Dataset entries:
>>>>>

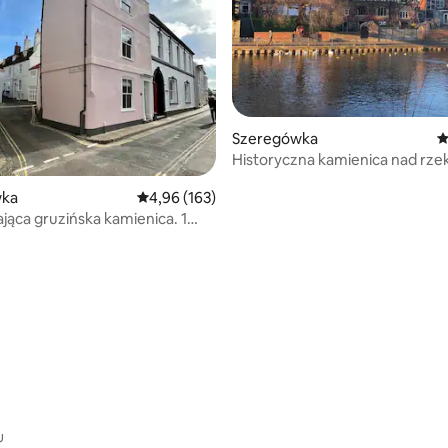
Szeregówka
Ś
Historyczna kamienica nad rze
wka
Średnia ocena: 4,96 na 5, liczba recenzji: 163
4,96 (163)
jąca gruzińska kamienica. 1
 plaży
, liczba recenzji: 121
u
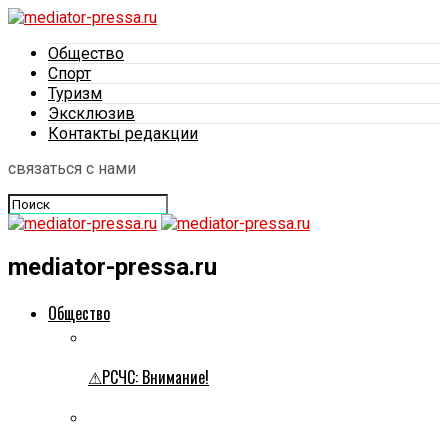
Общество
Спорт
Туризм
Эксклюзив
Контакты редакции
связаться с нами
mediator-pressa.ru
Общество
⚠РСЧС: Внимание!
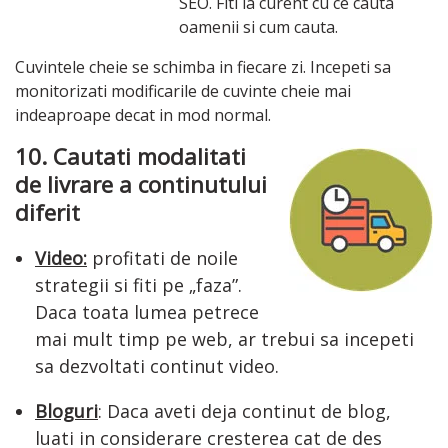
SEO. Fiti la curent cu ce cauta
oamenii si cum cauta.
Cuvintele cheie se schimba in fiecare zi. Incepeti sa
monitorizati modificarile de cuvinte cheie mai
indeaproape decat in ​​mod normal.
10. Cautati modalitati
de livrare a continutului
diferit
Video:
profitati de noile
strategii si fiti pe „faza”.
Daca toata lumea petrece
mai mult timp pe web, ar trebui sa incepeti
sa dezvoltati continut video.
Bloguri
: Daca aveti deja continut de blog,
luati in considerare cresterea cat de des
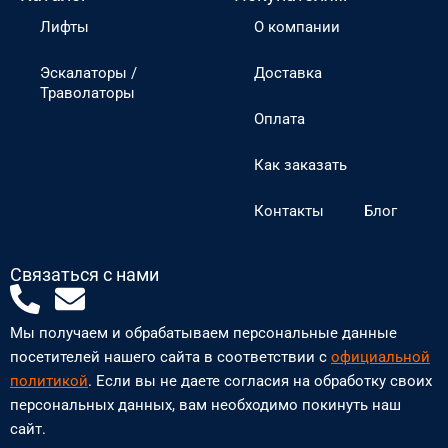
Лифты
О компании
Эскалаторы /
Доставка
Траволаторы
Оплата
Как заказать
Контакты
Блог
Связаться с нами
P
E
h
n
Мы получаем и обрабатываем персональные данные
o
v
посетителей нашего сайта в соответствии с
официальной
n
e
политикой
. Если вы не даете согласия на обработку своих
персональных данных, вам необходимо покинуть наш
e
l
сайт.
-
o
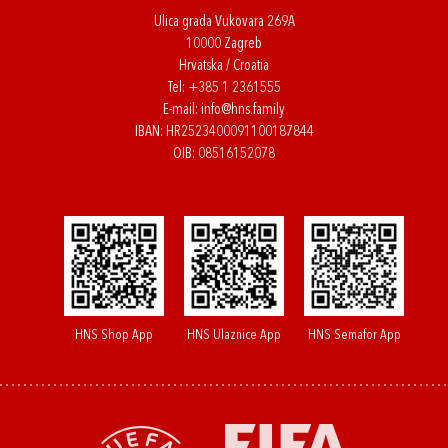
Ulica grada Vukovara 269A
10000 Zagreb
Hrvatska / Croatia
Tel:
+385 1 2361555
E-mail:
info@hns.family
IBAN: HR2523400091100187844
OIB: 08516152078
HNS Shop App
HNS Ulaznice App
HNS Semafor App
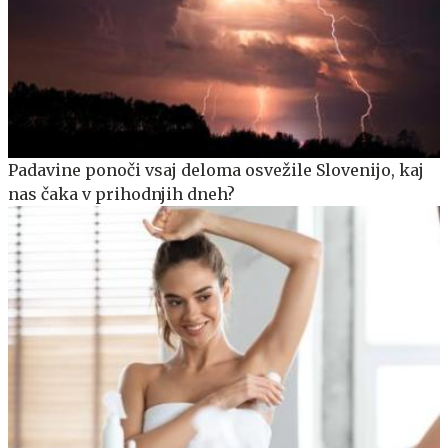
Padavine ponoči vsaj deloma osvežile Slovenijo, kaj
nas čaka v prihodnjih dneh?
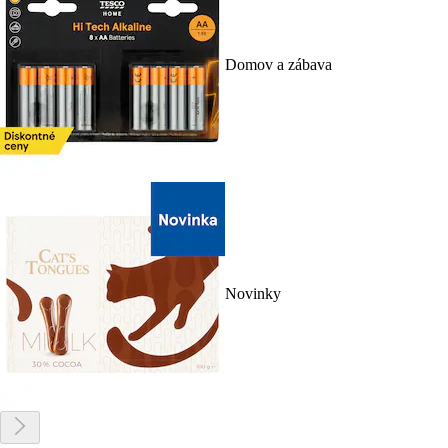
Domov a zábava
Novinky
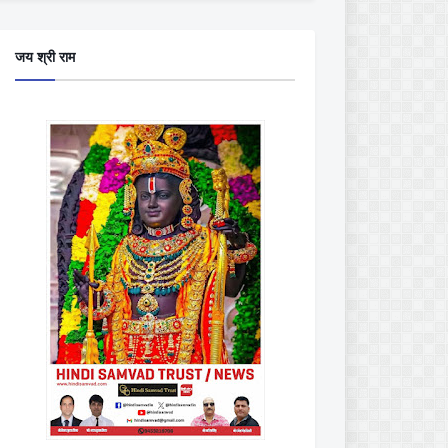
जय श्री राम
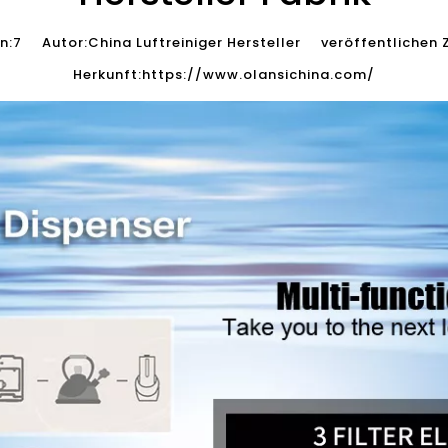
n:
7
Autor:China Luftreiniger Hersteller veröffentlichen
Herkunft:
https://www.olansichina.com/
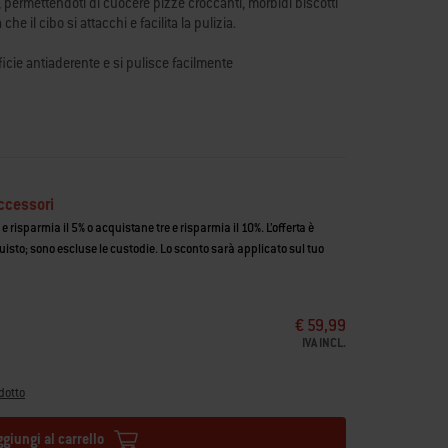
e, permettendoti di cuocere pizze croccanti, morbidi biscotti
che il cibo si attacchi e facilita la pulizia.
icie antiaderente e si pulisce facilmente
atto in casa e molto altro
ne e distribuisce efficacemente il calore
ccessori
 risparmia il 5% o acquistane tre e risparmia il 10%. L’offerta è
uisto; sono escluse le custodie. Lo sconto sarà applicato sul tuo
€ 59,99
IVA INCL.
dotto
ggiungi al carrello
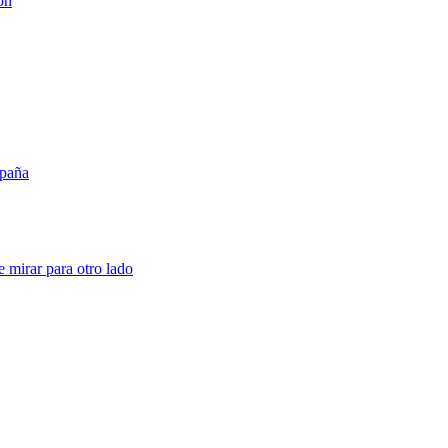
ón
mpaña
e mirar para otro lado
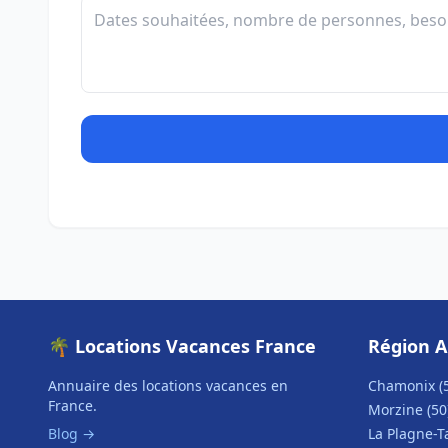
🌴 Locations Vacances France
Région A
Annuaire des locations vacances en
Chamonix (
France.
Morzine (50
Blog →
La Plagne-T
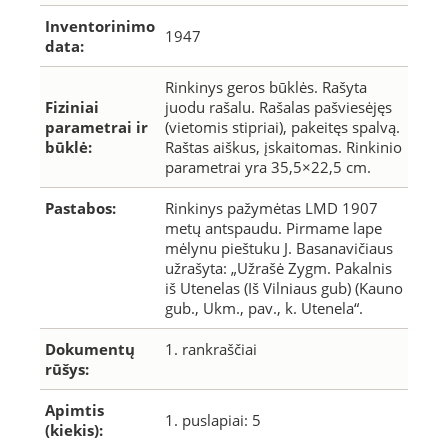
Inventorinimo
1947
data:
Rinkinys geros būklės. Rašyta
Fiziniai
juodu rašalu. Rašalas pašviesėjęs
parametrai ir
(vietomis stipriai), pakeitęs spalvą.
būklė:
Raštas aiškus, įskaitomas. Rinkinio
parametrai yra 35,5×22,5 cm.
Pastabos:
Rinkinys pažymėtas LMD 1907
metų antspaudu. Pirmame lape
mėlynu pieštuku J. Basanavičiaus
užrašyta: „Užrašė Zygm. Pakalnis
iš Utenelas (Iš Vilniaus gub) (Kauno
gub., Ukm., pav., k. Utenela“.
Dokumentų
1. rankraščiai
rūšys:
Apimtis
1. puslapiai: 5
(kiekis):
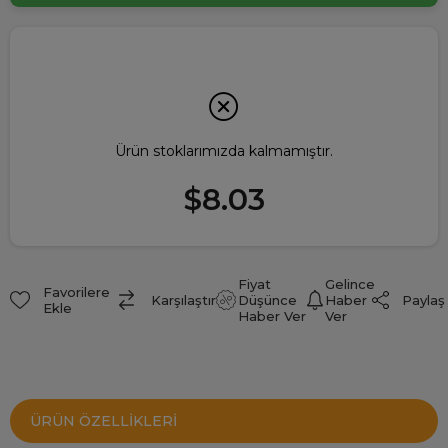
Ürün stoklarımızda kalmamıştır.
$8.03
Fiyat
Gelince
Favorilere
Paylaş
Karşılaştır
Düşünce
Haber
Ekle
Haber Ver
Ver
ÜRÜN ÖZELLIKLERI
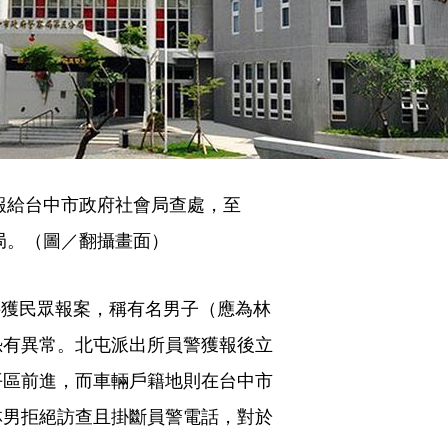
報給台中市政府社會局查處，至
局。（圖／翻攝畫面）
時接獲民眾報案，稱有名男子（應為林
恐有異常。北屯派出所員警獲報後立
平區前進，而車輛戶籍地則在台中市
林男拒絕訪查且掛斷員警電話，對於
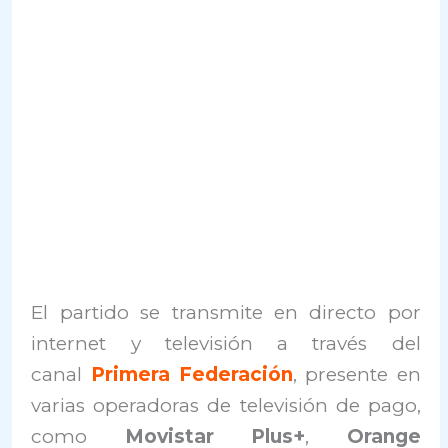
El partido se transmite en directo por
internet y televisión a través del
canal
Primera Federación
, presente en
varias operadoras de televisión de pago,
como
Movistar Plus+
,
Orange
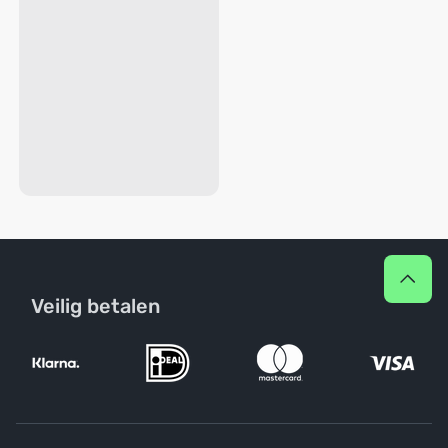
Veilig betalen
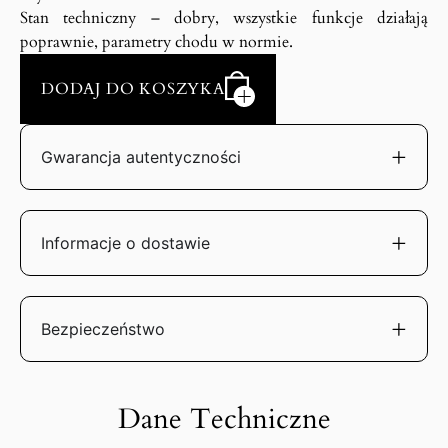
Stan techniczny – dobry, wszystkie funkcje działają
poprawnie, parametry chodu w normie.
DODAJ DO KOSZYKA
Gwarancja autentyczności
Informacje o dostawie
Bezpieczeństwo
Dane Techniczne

<<<<<

**EXERCISE OBJECTIVE**
Transcribe all the records above word for word, without their images.

**RESPONSE TO THIS EXERCISE**
Szeregówka
Ś
Historyczna kamienica nad rze
wka
Średnia ocena: 4,96 na 5, liczba recenzji: 163
4,96 (163)
jąca gruzińska kamienica. 1
 plaży
, liczba recenzji: 121
u
Общество
Спорт
Туризм
Эксклюзив
Контакты редакции
связаться с нами
mediator-pressa.ru
Общество
⚠РСЧС: Внимание!
SEO. Fiti la curent cu ce cauta
oamenii si cum cauta.
Cuvintele cheie se schimba in fiecare zi. Incepeti sa
monitorizati modificarile de cuvinte cheie mai
indeaproape decat in ​​mod normal.
10. Cautati modalitati
de livrare a continutului
diferit
Video:
profitati de noile
strategii si fiti pe „faza”.
Daca toata lumea petrece
mai mult timp pe web, ar trebui sa incepeti
sa dezvoltati continut video.
Bloguri
: Daca aveti deja continut de blog,
luati in considerare cresterea cat de des
Лифты
О компании
Эскалаторы /
Доставка
Траволаторы
Оплата
Как заказать
Контакты
Блог
Связаться с нами
P
E
h
n
Мы получаем и обрабатываем персональные данные
o
v
посетителей нашего сайта в соответствии с
официальной
n
e
политикой
. Если вы не даете согласия на обработку своих
персональных данных, вам необходимо покинуть наш
e
l
сайт.
-
o
Ulica grada Vukovara 269A
10000 Zagreb
Hrvatska / Croatia
Tel:
+385 1 2361555
E-mail:
info@hns.family
IBAN: HR2523400091100187844
OIB: 08516152078
HNS Shop App
HNS Ulaznice App
HNS Semafor App
Padavine ponoči vsaj deloma osvežile Slovenijo, kaj
nas čaka v prihodnjih dneh?
Domov a zábava
Novinky
जय श्री राम
n:
7
Autor:China Luftreiniger Hersteller veröffentlichen
Herkunft:
https://www.olansichina.com/
e, permettendoti di cuocere pizze croccanti, morbidi biscotti
che il cibo si attacchi e facilita la pulizia.
icie antiaderente e si pulisce facilmente
atto in casa e molto altro
ne e distribuisce efficacemente il calore
ccessori
 risparmia il 5% o acquistane tre e risparmia il 10%. L’offerta è
uisto; sono escluse le custodie. Lo sconto sarà applicato sul tuo
€ 59,99
IVA INCL.
dotto
ggiungi al carrello
ón
mpaña
e mirar para otro lado
🌴 Locations Vacances France
Région A
Annuaire des locations vacances en
Chamonix (
France.
Morzine (50
Blog →
La Plagne-T
Inventorinimo
1947
data:
Rinkinys geros būklės. Rašyta
Fiziniai
juodu rašalu. Rašalas pašviesėjęs
parametrai ir
(vietomis stipriai), pakeitęs spalvą.
būklė:
Raštas aiškus, įskaitomas. Rinkinio
parametrai yra 35,5×22,5 cm.
Pastabos:
Rinkinys pažymėtas LMD 1907
metų antspaudu. Pirmame lape
mėlynu pieštuku J. Basanavičiaus
užrašyta: „Užrašė Zygm. Pakalnis
iš Utenelas (Iš Vilniaus gub) (Kauno
gub., Ukm., pav., k. Utenela“.
Dokumentų
1. rankraščiai
rūšys:
Apimtis
1. puslapiai: 5
(kiekis):
Ürün stoklarımızda kalmamıştır.
$8.03
Fiyat
Gelince
Favorilere
Paylaş
Karşılaştır
Düşünce
Haber
Ekle
Haber Ver
Ver
ÜRÜN ÖZELLIKLERI
報給台中市政府社會局查處，至
局。（圖／翻攝畫面）
時接獲民眾報案，稱有名男子（應為林
恐有異常。北屯派出所員警獲報後立
平區前進，而車輛戶籍地則在台中市
林男拒絕訪查且掛斷員警電話，對於
El partido se transmite en directo por
internet y televisión a través del
canal
Primera Federación
, presente en
varias operadoras de televisión de pago,
como
Movistar Plus+
,
Orange
Veilig betalen
Stan techniczny – dobry, wszystkie funkcje działają
poprawnie, parametry chodu w normie.
DODAJ DO KOSZYKA
Gwarancja autentyczności
Informacje o dostawie
Bezpieczeństwo
Dane Techniczne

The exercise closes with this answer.